O mundo em que vivi evoca, numa perspetiva de forte pendor autobiográfico, a infância, nos tempos que se seguiram à I Guerra Mundial, a adolescência, nos anos de crescimento do nazismo e do antissemitismo, e o início da idade adulta, no período imediatamente após a ascensão de Hitler ao poder, em 1933, da judia alemã Rose Frankfurter.[6] Tal como em Quando Hitler me roubou o coelho cor de rosa, de Judith Kerr, O mundo em que vivi não confronta os leitores com o Holocausto, mas com os acontecimentos que o precederam, nomeadamente a perseguição nazi e a fuga subsequente, protegendo-se os potenciais leitores da exposição a atos de barbárie.

Campos de lágrimas, de José Jorge Letria, narra a viagem de uma família portuguesa com filhos adolescentes à Alemanha, para visitar o campo de concentração de Buchenwald, na tentativa de reencontrar as memórias de um familiar (um avô) que ali possivelmente morreu.

Em Mouschi, o gato de Anne Frank, pela voz do animal de estimação, é dado a conhecer aos leitores o que aconteceu a Anne Frank durante o período em que esteve escondida no anexo em Amesterdão, fazendo-se referência ao seu diário e a alguns episódios presentes no mesmo (as dificuldades do quotidiano relacionadas com a alimentação, a higiene e os conflitos; o namoro entre Anne e Peter; a relação da adolescente com a mãe e com a irmã…), evocando-se também acontecimentos posteriores à detenção da menina judia.

Finalmente, em O caderno do avô Heinrich, um narrador alemão idoso, refugiado no nosso país, relata ao neto episódios da sua infância, na Alemanha, na década de 30; as dificuldades vividas nos anos difíceis da II Guerra Mundial, na Polónia; e os laços de afeto que criou com um rapaz judeu, em Varsóvia, amizade que mudou radicalmente a vida de ambos.

O mundo em que vivi é, tal como O Diário de Anne Frank, uma obra proposta pelo programa curricular de Português para o 3.º ciclo do Ensino Básico, fazendo ainda parte da lista das obras a ler no âmbito da Educação Literária (introduzida pelas Metas Curriculares de Português) no 8.º ano, além de ser um dos livros recomendados para leitura orientada na sala de aula pelo Plano Nacional de Leitura, para o mesmo ano de escolaridade.
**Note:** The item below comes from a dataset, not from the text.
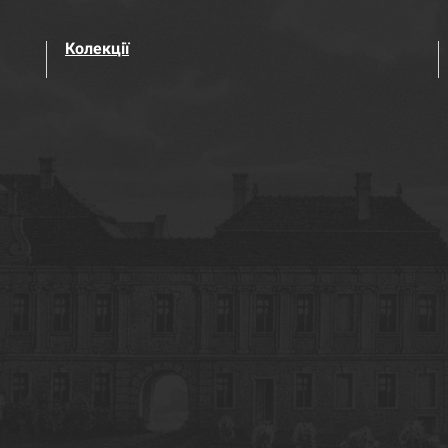
Колекції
O caderno do avô Heinrich recentemente publicado pela Editorial Presença, foi o texto vencedor do Prémio Literário Maria Rosa Colaço, na categoria de Literatura Juvenil, em 2012, sendo recomendado pelo Plano Nacional de Leitura para leitura orientada na sala de aula, para o 6.º ano de escolaridade.[7] Refira-se, no entanto, que há outros livros de potencial receção juve-

nil de autores portugueses, de caráter mais informativo, sobre a temática do Holocausto, como acontece com aqueles que dão a conhecer a vida de Aristides de Sousa Mendes, cônsul em Bordéus, na altura da II Guerra Mundial, nomeadamente: Chamo-me... Aristides de Sousa Mendes (Margarido, 2011) e Aristides de Sousa Mendes – Herói do Holocausto (Ruy, 2005), este último recomendado pelo Plano Nacional de Leitura para o 6.º ano de escolaridade.
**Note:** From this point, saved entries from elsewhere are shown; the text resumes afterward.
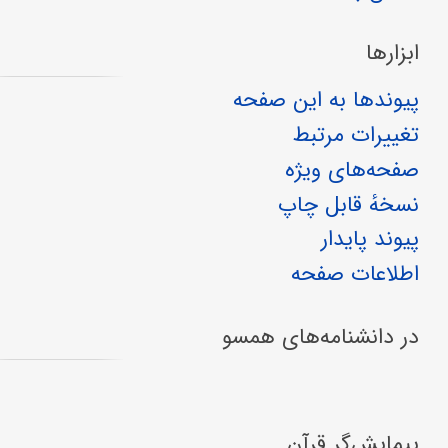
ابزارها
پیوندها به این صفحه
تغییرات مرتبط
صفحه‌های ویژه
نسخهٔ قابل چاپ
پیوند پایدار
اطلاعات صفحه
در دانشنامه‌های همسو
پیمایش‌گر قرآن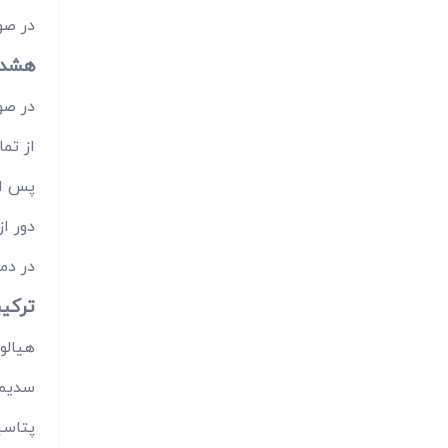
در صور
هشدا
در صو
از تم
پس از باز 
دور ا
در دمای اتاق (ز
ترکیب
هیالور
سدیم 
پتاسی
4. A ideologia veiculada nas narrativas portuguesas de potencial receção juvenil sobre o Holocausto

Quer ao nível da história quer ao nível do discurso, os textos ficcionais constituem-se como contextos especiais para a ideologia operar, porque os textos narrativos estão altamente organizados e estruturam discursos que podem ser usados para expressar deliberadamente certas práticas sociais instituídas ou veicular implicitamente normas e valores sociais (Stephens, 1992).

Hollindale (1992) identifica três dimensões no contexto da inscrição da ideologia nos livros de potencial receção infantil e juvenil: a presença explícita e deliberada das crenças sociais, políticas ou morais do autor e da intenção deste em transmiti-las; a ideologia presente de forma implícita (que Hollindale designa por "passive ideology", Idem, 29) e, por último, a presença inerente da ideologia na linguagem, veiculando os textos os valores e as crenças do mundo em que o autor vive: "A large part of any book is written not by its author but by the world its author lives in" (Hollindale,1992: 32).
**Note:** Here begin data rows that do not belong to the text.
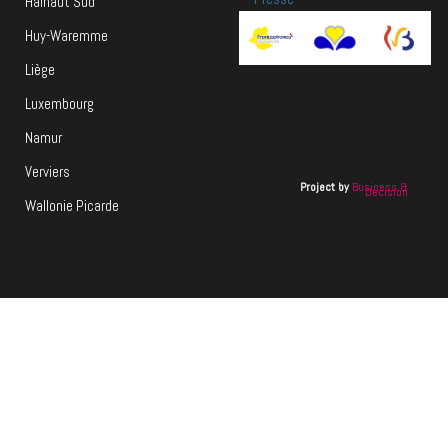
Hainaut Sud
Huy-Waremme
Liège
Luxembourg
Namur
Verviers
Project by
Business &
Decision
Wallonie Picarde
A análise da ideologia nos textos de potencial receção juvenil sobre o Holocausto implica considerar o debate mais abrangente da representação literária do Holocausto. De acordo com Kokkola (2003), a literatura tem potencial para ser uma poderosa forma de apresentar o Holocausto aos mais jovens, mas, de acordo com a investigadora, a existência do negacionismo implica, necessariamente, maiores responsabilidades para os autores que escrevem sobre este assunto. Por outro lado, como destaca Nadine Majaro (2014), é também necessário compreender o que os autores tentam veicular: apenas a promoção do conhecimento sobre o Holocausto ou a evocação da grandeza do espírito humano relatando atos de resistência ou heroísmo? É o Holocausto apenas representado como uma tragédia que envolve o povo judeu? E que mensagens veiculam, neste contexto, as representações das vítimas e dos perpetradores?

No que diz respeito à evocação dos universos conotados com o mundo histórico-factual, é pertinente sublinhar que as narrativas em causa relatam, em retrospetiva, a partir de uma data mais ou menos próxima dos factos narrados, eventos relevantes no contexto do Holocausto. Verifica-se um grande respeito pelo potencial leitor, visível no modo como são facultadas e explicadas as informações, garantindo uma abordagem desta temática ao alcance dos mais jovens.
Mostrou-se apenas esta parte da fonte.